■ **Exercise**
With the pictures omitted, transcribe each line below exactly as it is.

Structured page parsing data
────────────────────────────────────────

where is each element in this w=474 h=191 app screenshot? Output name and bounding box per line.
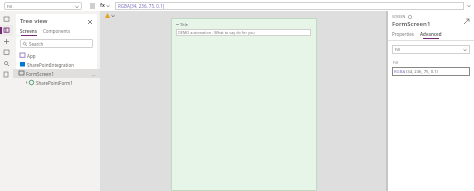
button[interactable]: Expand formula bar (88, 2, 96, 10)
staticText: ... (92, 71, 96, 77)
button[interactable]: Screens (20, 28, 37, 36)
staticText: FormScreen1 (26, 71, 54, 77)
button[interactable]: Fill (392, 45, 470, 54)
staticText: SharePointForm1 (36, 80, 73, 86)
staticText: RGBA (394, 69, 406, 75)
button[interactable]: Advanced (420, 31, 442, 39)
button[interactable]: RGBA (392, 67, 470, 76)
button[interactable]: Properties (392, 31, 414, 39)
staticText: Fill (393, 60, 398, 65)
staticText: Advanced (420, 31, 442, 37)
staticText: SCREEN (392, 14, 406, 19)
button[interactable]: Close tree view (86, 18, 93, 25)
button[interactable]: Function (100, 2, 110, 9)
button[interactable]: RGBA(34, 236, 75, 0.1) (115, 2, 464, 10)
staticText: Fill (395, 47, 401, 52)
button[interactable]: Search (20, 39, 93, 48)
staticText: FormScreen1 (392, 20, 431, 28)
staticText: Screens (20, 28, 37, 34)
staticText: fx (100, 2, 105, 9)
button[interactable]: Tree view (0, 25, 13, 36)
button[interactable]: Insert (0, 36, 13, 47)
staticText: (34, 236, 75, 0.1) (406, 69, 438, 75)
staticText: App (27, 53, 36, 59)
staticText: RGBA(34, 236, 75, 0.1) (118, 3, 165, 9)
button[interactable]: App (16, 51, 97, 60)
button[interactable]: Data (0, 47, 13, 58)
staticText: Search (29, 41, 44, 47)
button[interactable]: DEMO automation - What to say do for you (176, 29, 311, 36)
button[interactable]: Media (0, 69, 13, 80)
staticText: DEMO automation - What to say do for you (178, 30, 255, 35)
staticText: SharePointIntegration (27, 62, 74, 68)
staticText: Components (43, 28, 71, 34)
staticText: Tree view (20, 17, 48, 25)
button[interactable]: Collapse panel (462, 17, 470, 25)
button[interactable]: Components (43, 28, 71, 36)
button[interactable]: SharePointForm1 (13, 78, 100, 87)
button[interactable]: FormScreen1 (13, 69, 100, 78)
staticText: Title (180, 22, 188, 27)
button[interactable]: Search (0, 58, 13, 69)
staticText: Fill (7, 4, 13, 9)
staticText: Properties (392, 31, 414, 37)
button[interactable]: Warnings (105, 13, 115, 18)
button[interactable]: SharePointIntegration (16, 60, 97, 69)
button[interactable]: Menu (0, 14, 13, 25)
button[interactable]: Fill (4, 2, 82, 10)
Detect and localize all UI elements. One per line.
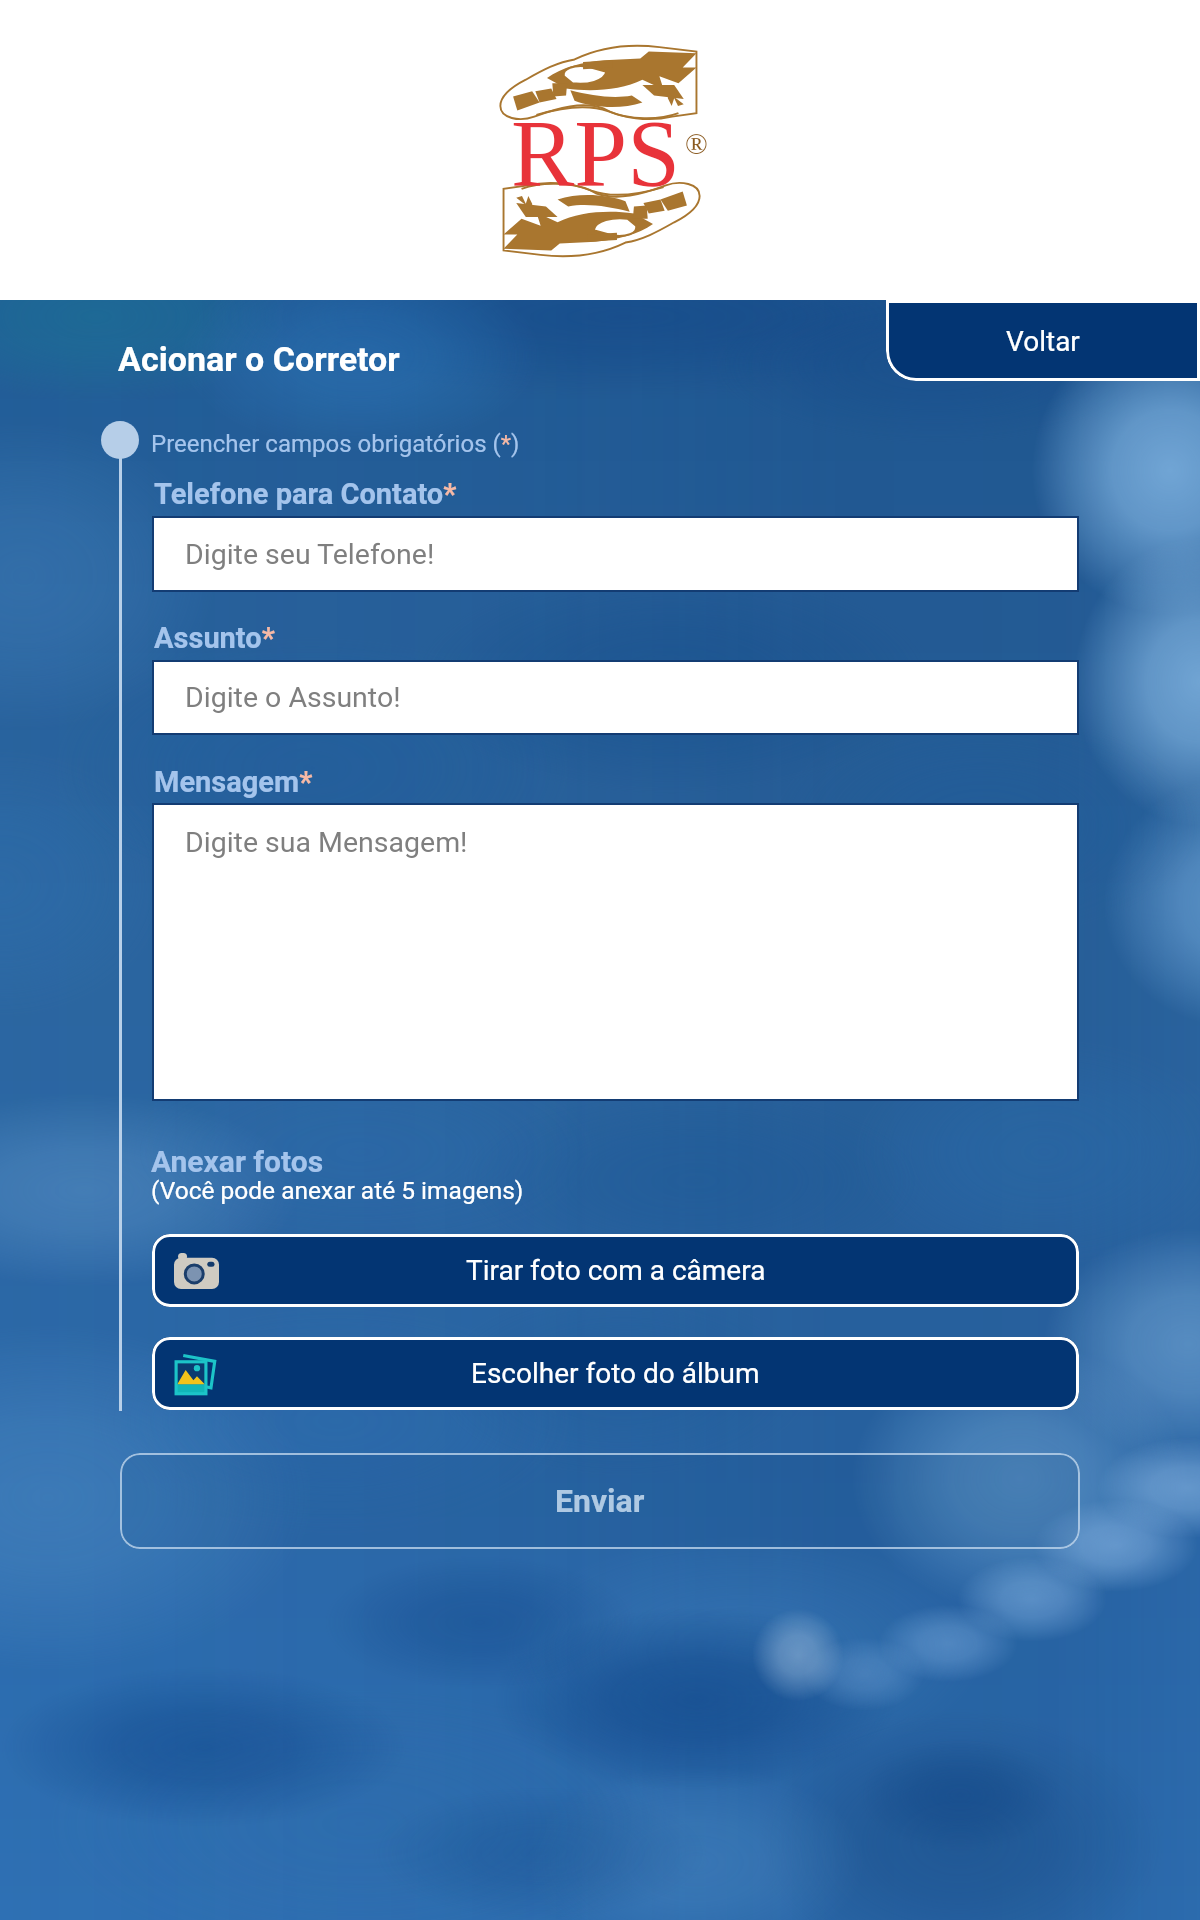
- other: Câmera: [174, 1253, 219, 1289]
- staticText: Acionar o Corretor: [118, 339, 400, 379]
- staticText: Digite o Assunto!: [185, 681, 401, 714]
- staticText: Preencher campos obrigatórios (*): [151, 430, 520, 458]
- staticText: Enviar: [555, 1482, 645, 1520]
- other: Álbum de fotos: [174, 1351, 216, 1396]
- button[interactable]: Enviar: [120, 1453, 1080, 1549]
- button[interactable]: Digite sua Mensagem!: [152, 803, 1079, 1101]
- staticText: Digite sua Mensagem!: [185, 826, 468, 859]
- staticText: Telefone para Contato*: [154, 477, 457, 511]
- staticText: Digite seu Telefone!: [185, 538, 435, 571]
- staticText: Voltar: [1006, 325, 1080, 358]
- button[interactable]: Voltar: [886, 300, 1200, 381]
- staticText: (Você pode anexar até 5 imagens): [151, 1176, 524, 1205]
- button[interactable]: Digite o Assunto!: [152, 660, 1079, 735]
- button[interactable]: Tirar foto com a câmera: [152, 1234, 1079, 1307]
- staticText: Assunto*: [154, 621, 275, 655]
- staticText: Anexar fotos: [151, 1144, 324, 1179]
- staticText: Escolher foto do álbum: [471, 1357, 760, 1390]
- button[interactable]: Escolher foto do álbum: [152, 1337, 1079, 1410]
- staticText: ®: [685, 127, 708, 160]
- button[interactable]: Digite seu Telefone!: [152, 516, 1079, 592]
- staticText: RPS: [511, 101, 681, 206]
- staticText: Mensagem*: [154, 765, 313, 799]
- staticText: Tirar foto com a câmera: [466, 1254, 766, 1287]
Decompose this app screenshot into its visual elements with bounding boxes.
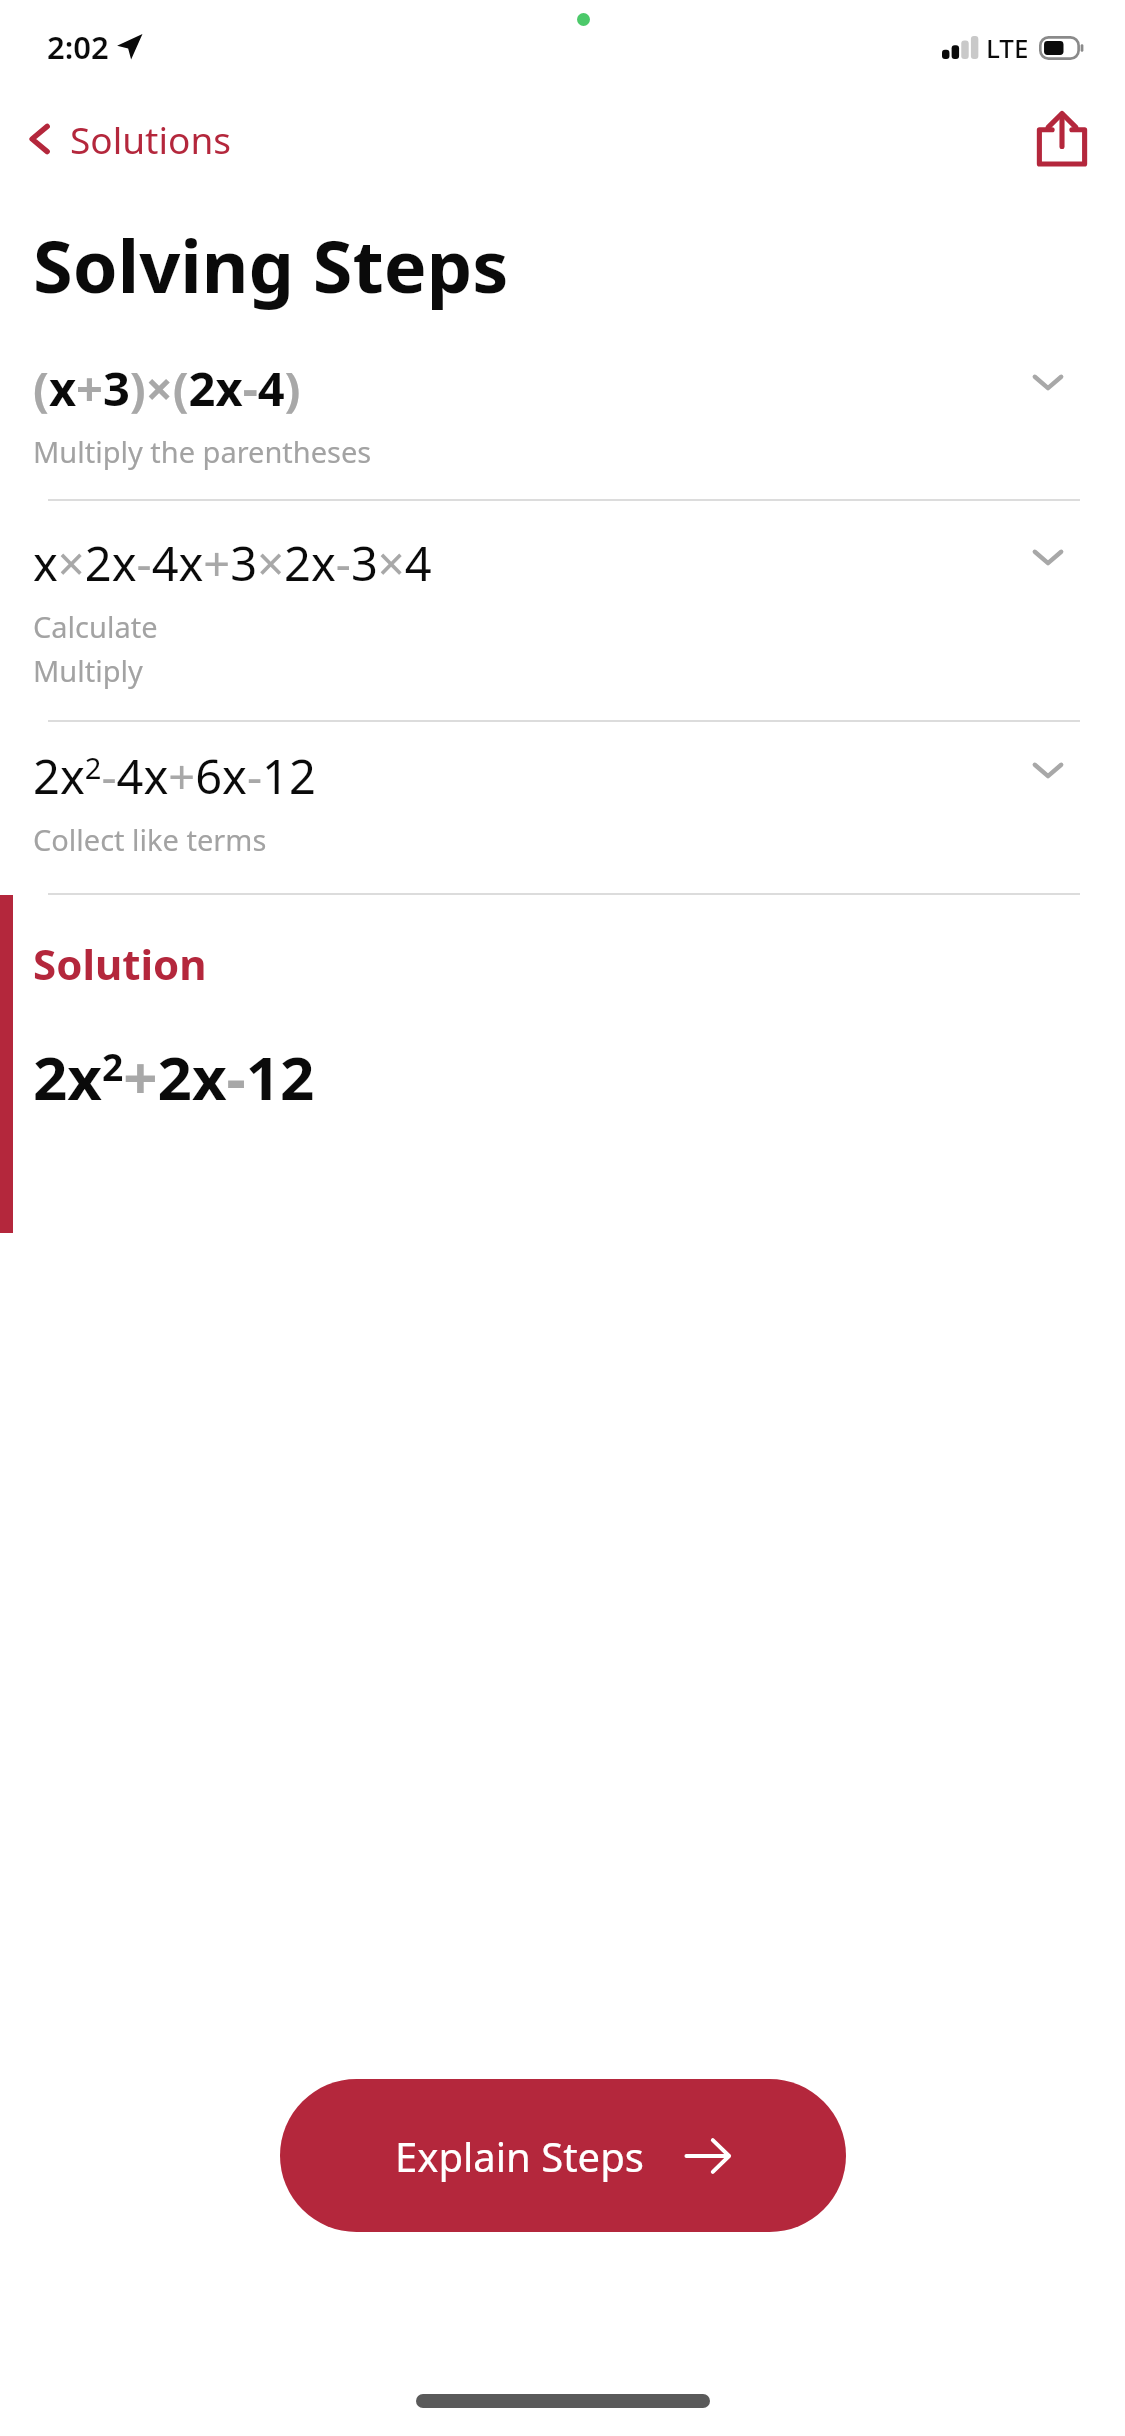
- button[interactable]: Share: [1025, 102, 1099, 176]
- button[interactable]: x×2x-4x+3×2x-3×4: [0, 501, 1125, 720]
- staticText: Solutions: [70, 114, 231, 164]
- button[interactable]: Expand step: [1026, 360, 1070, 404]
- staticText: Solving Steps: [33, 216, 509, 314]
- button[interactable]: Solution: [0, 895, 1125, 1233]
- staticText: (x+3)×(2x-4): [33, 356, 301, 420]
- staticText: 2x2+2x-12: [33, 1036, 315, 1118]
- button[interactable]: Explain Steps: [280, 2079, 846, 2232]
- staticText: x×2x-4x+3×2x-3×4: [33, 531, 432, 595]
- button[interactable]: Expand step: [1026, 748, 1070, 792]
- staticText: 2x2-4x+6x-12: [33, 744, 316, 808]
- staticText: Multiply the parentheses: [33, 432, 372, 471]
- staticText: Solution: [33, 935, 207, 992]
- staticText: Collect like terms: [33, 820, 267, 859]
- staticText: Explain Steps: [395, 2129, 644, 2183]
- staticText: LTE: [986, 30, 1029, 65]
- staticText: Multiply: [33, 651, 143, 690]
- button[interactable]: (x+3)×(2x-4): [0, 356, 1125, 499]
- button[interactable]: Expand step: [1026, 535, 1070, 579]
- button[interactable]: 2x2-4x+6x-12: [0, 722, 1125, 893]
- button[interactable]: Solutions: [14, 102, 239, 176]
- staticText: Calculate: [33, 607, 158, 646]
- staticText: 2:02: [47, 26, 109, 68]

────────────────────────────────────────

■ **Completed task**
where is each element in this w=474 h=191 app screenshot? Output name and bounding box per line.
button[interactable]: Expand formula bar (88, 2, 96, 10)
staticText: ... (92, 71, 96, 77)
button[interactable]: Screens (20, 28, 37, 36)
staticText: FormScreen1 (26, 71, 54, 77)
button[interactable]: Fill (392, 45, 470, 54)
staticText: SharePointForm1 (36, 80, 73, 86)
staticText: RGBA (394, 69, 406, 75)
button[interactable]: Advanced (420, 31, 442, 39)
button[interactable]: RGBA (392, 67, 470, 76)
button[interactable]: Properties (392, 31, 414, 39)
staticText: Fill (393, 60, 398, 65)
staticText: Advanced (420, 31, 442, 37)
staticText: SCREEN (392, 14, 406, 19)
button[interactable]: Close tree view (86, 18, 93, 25)
button[interactable]: Function (100, 2, 110, 9)
button[interactable]: RGBA(34, 236, 75, 0.1) (115, 2, 464, 10)
staticText: Fill (395, 47, 401, 52)
button[interactable]: Search (20, 39, 93, 48)
staticText: FormScreen1 (392, 20, 431, 28)
staticText: Screens (20, 28, 37, 34)
staticText: fx (100, 2, 105, 9)
button[interactable]: Tree view (0, 25, 13, 36)
button[interactable]: Insert (0, 36, 13, 47)
staticText: (34, 236, 75, 0.1) (406, 69, 438, 75)
staticText: App (27, 53, 36, 59)
staticText: RGBA(34, 236, 75, 0.1) (118, 3, 165, 9)
button[interactable]: App (16, 51, 97, 60)
button[interactable]: Data (0, 47, 13, 58)
staticText: Search (29, 41, 44, 47)
button[interactable]: DEMO automation - What to say do for you (176, 29, 311, 36)
button[interactable]: Media (0, 69, 13, 80)
staticText: DEMO automation - What to say do for you (178, 30, 255, 35)
staticText: SharePointIntegration (27, 62, 74, 68)
staticText: Components (43, 28, 71, 34)
staticText: Tree view (20, 17, 48, 25)
button[interactable]: Collapse panel (462, 17, 470, 25)
button[interactable]: Components (43, 28, 71, 36)
button[interactable]: SharePointForm1 (13, 78, 100, 87)
button[interactable]: FormScreen1 (13, 69, 100, 78)
staticText: Title (180, 22, 188, 27)
button[interactable]: Search (0, 58, 13, 69)
staticText: Fill (7, 4, 13, 9)
staticText: Properties (392, 31, 414, 37)
button[interactable]: Warnings (105, 13, 115, 18)
button[interactable]: SharePointIntegration (16, 60, 97, 69)
button[interactable]: Menu (0, 14, 13, 25)
button[interactable]: Fill (4, 2, 82, 10)
Detect and localize all UI elements. One per line.
- other: Câmera: [174, 1253, 219, 1289]
- staticText: Acionar o Corretor: [118, 339, 400, 379]
- staticText: Digite o Assunto!: [185, 681, 401, 714]
- staticText: Preencher campos obrigatórios (*): [151, 430, 520, 458]
- staticText: Enviar: [555, 1482, 645, 1520]
- other: Álbum de fotos: [174, 1351, 216, 1396]
- button[interactable]: Enviar: [120, 1453, 1080, 1549]
- button[interactable]: Digite sua Mensagem!: [152, 803, 1079, 1101]
- staticText: Digite sua Mensagem!: [185, 826, 468, 859]
- staticText: Telefone para Contato*: [154, 477, 457, 511]
- staticText: Digite seu Telefone!: [185, 538, 435, 571]
- staticText: Voltar: [1006, 325, 1080, 358]
- button[interactable]: Voltar: [886, 300, 1200, 381]
- staticText: (Você pode anexar até 5 imagens): [151, 1176, 524, 1205]
- button[interactable]: Digite o Assunto!: [152, 660, 1079, 735]
- button[interactable]: Tirar foto com a câmera: [152, 1234, 1079, 1307]
- staticText: Assunto*: [154, 621, 275, 655]
- staticText: Anexar fotos: [151, 1144, 324, 1179]
- staticText: Escolher foto do álbum: [471, 1357, 760, 1390]
- button[interactable]: Escolher foto do álbum: [152, 1337, 1079, 1410]
- staticText: ®: [685, 127, 708, 160]
- button[interactable]: Digite seu Telefone!: [152, 516, 1079, 592]
- staticText: RPS: [511, 101, 681, 206]
- staticText: Mensagem*: [154, 765, 313, 799]
- staticText: Tirar foto com a câmera: [466, 1254, 766, 1287]
Decompose this app screenshot into its visual elements with bounding boxes.
- button[interactable]: Share: [1025, 102, 1099, 176]
- button[interactable]: x×2x-4x+3×2x-3×4: [0, 501, 1125, 720]
- staticText: Solutions: [70, 114, 231, 164]
- button[interactable]: Expand step: [1026, 360, 1070, 404]
- staticText: Solving Steps: [33, 216, 509, 314]
- button[interactable]: Solution: [0, 895, 1125, 1233]
- staticText: (x+3)×(2x-4): [33, 356, 301, 420]
- staticText: 2x2+2x-12: [33, 1036, 315, 1118]
- button[interactable]: Explain Steps: [280, 2079, 846, 2232]
- staticText: x×2x-4x+3×2x-3×4: [33, 531, 432, 595]
- button[interactable]: Expand step: [1026, 748, 1070, 792]
- staticText: 2x2-4x+6x-12: [33, 744, 316, 808]
- staticText: Multiply the parentheses: [33, 432, 372, 471]
- staticText: Solution: [33, 935, 207, 992]
- staticText: Collect like terms: [33, 820, 267, 859]
- staticText: Explain Steps: [395, 2129, 644, 2183]
- staticText: LTE: [986, 30, 1029, 65]
- staticText: Multiply: [33, 651, 143, 690]
- button[interactable]: (x+3)×(2x-4): [0, 356, 1125, 499]
- button[interactable]: Expand step: [1026, 535, 1070, 579]
- button[interactable]: 2x2-4x+6x-12: [0, 722, 1125, 893]
- button[interactable]: Solutions: [14, 102, 239, 176]
- staticText: Calculate: [33, 607, 158, 646]
- staticText: 2:02: [47, 26, 109, 68]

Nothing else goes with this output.